À medida que as temperaturas aumentam com o aquecimento global, mais e mais umidade evapora na atmosfera, causando chuvas mais intensas.
E os cientistas dizem que esta situação só vai piorar. No futuro, as chuvas serão mais intensas que o normal.
Com as tempestades cada vez mais fortes, os especialistas questionam se as cidades-esponja serão capazes de conter as inundações.
Pesquisadores do tema analisaram os resultados de cidades que receberam projetos incentivados pelo governo chinês desde 2015.
Muitas das iniciativas-piloto tiveram um efeito positivo, com projectos de baixo impacto, como telhados verdes e jardins de chuva, abrandando o escoamento.
Uma das cidades que mais entusiasmou com o projeto, Zhengzhou, na província de Henan, recebeu 60 bilhões de yuans (cerca de R$ 42 bilhões).
Ainda assim, depois de a cidade ter sido atingida por uma das chuvas mais fortes da sua história, em 2021, as ruas foram inundadas e mais de 70 pessoas morreram.
Mas Yu insiste que a sabedoria da China antiga não pode estar errada e que estes fracassos são causados pela execução inadequada ou fragmentada da sua ideia pelas autoridades locais.
A inundação em Zhengzhou, disse ele, foi um exemplo clássico. A cidade pavimentou seus lagos, por isso não houve retenção de água suficiente quando a chuva começou.
O rio principal havia sido canalizado com drenagem de concreto, fazendo com que a água corresse com a velocidade “de uma descarga de vaso sanitário”, segundo o arquiteto. Além disso, edifícios importantes, como hospitais, foram construídos em terrenos baixos.
Yu afirma ainda que as soluções podem ser combinadas: manter as estruturas de contenção já existentes e implementar ao mesmo tempo os elementos das cidades-esponja.

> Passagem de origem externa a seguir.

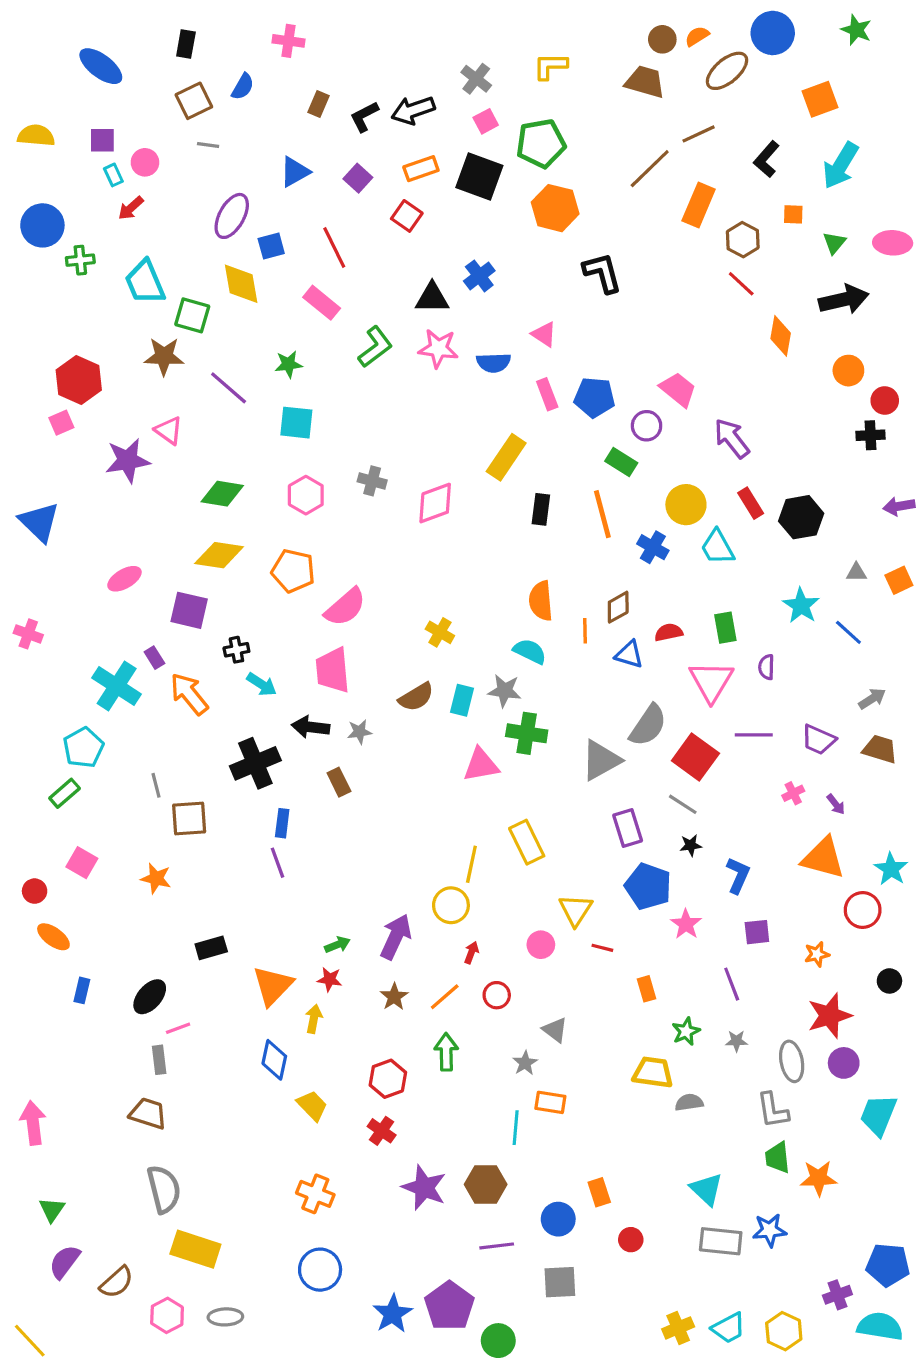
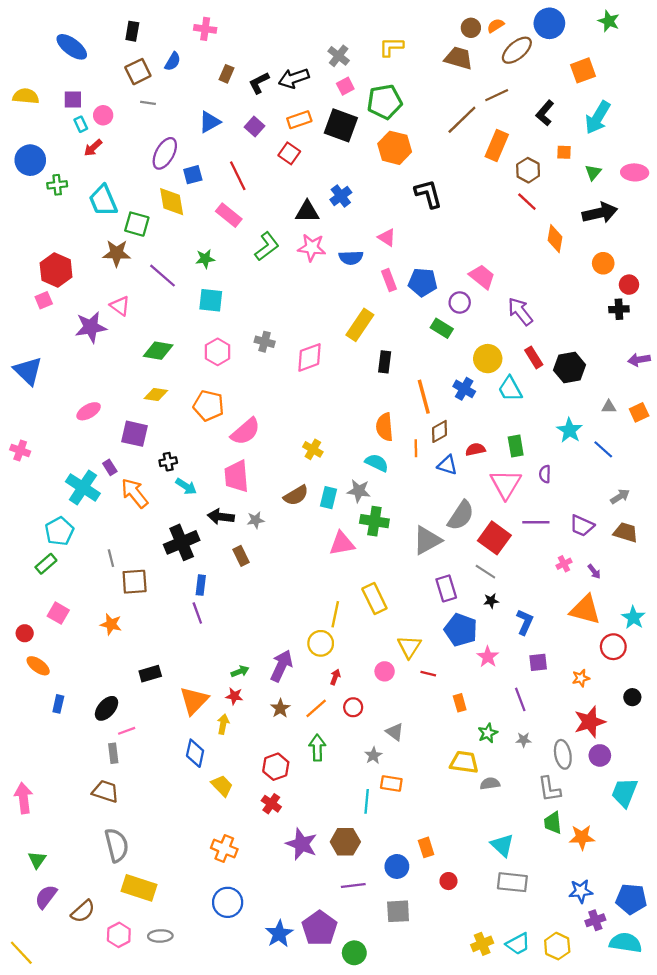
orange line: (602, 514) -> (424, 397), moved
yellow diamond: (219, 555) -> (156, 394), size x0.7
blue star: (770, 1230) -> (581, 891), moved

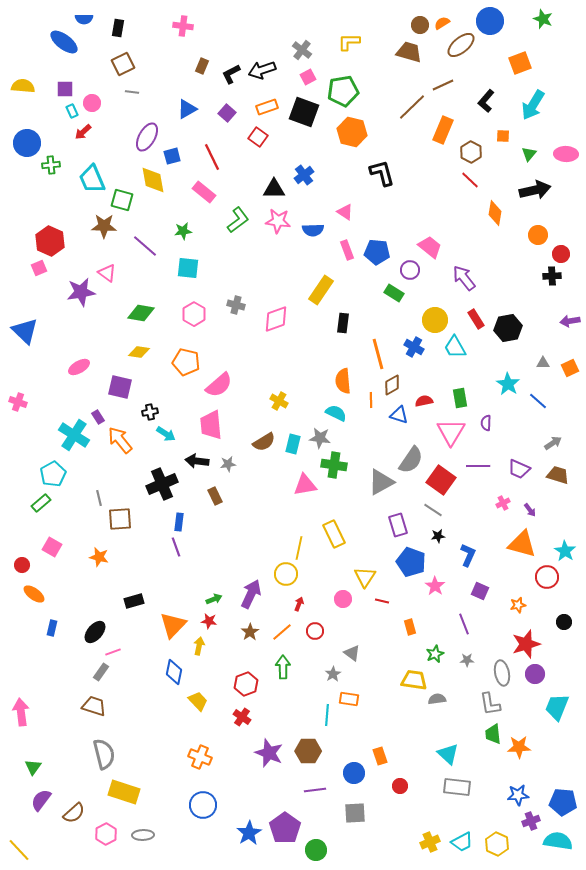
blue semicircle: (173, 61) -> (84, 19), moved, turned 60
purple square: (538, 662) -> (480, 591), turned 30
gray rectangle: (113, 753) -> (101, 672), turned 42

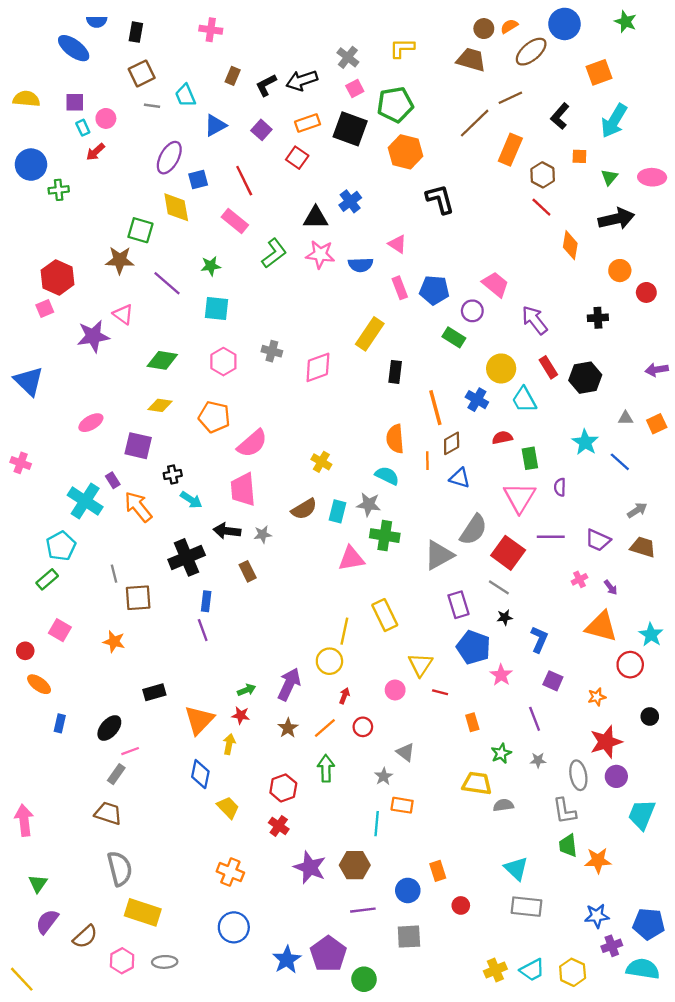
cyan trapezoid: (92, 179) -> (185, 95), moved, size x0.7
black cross: (552, 276) -> (598, 318), moved
red semicircle: (424, 401) -> (502, 438), moved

Os chineses, porém, não vêem vantagem em continuar a construir novas barragens que se tornarão obsoletas dentro de alguns anos.
“Se [as cidades] Eles já vão investir dinheiro em um projeto baseado na natureza”, afirma. “Meus projetos levam cerca de 1 a 3 anos e podem ajudar as cidades a lidar com a água por muito tempo”.
Yu também diz que os próprios moradores podem usar seus jardins, terraços e telhados como “esponjas” para ajudar a absorver a água da chuva.
“Não estou dizendo que vamos resolver o problema completamente desta forma, mas certamente vamos mitigar as consequências”.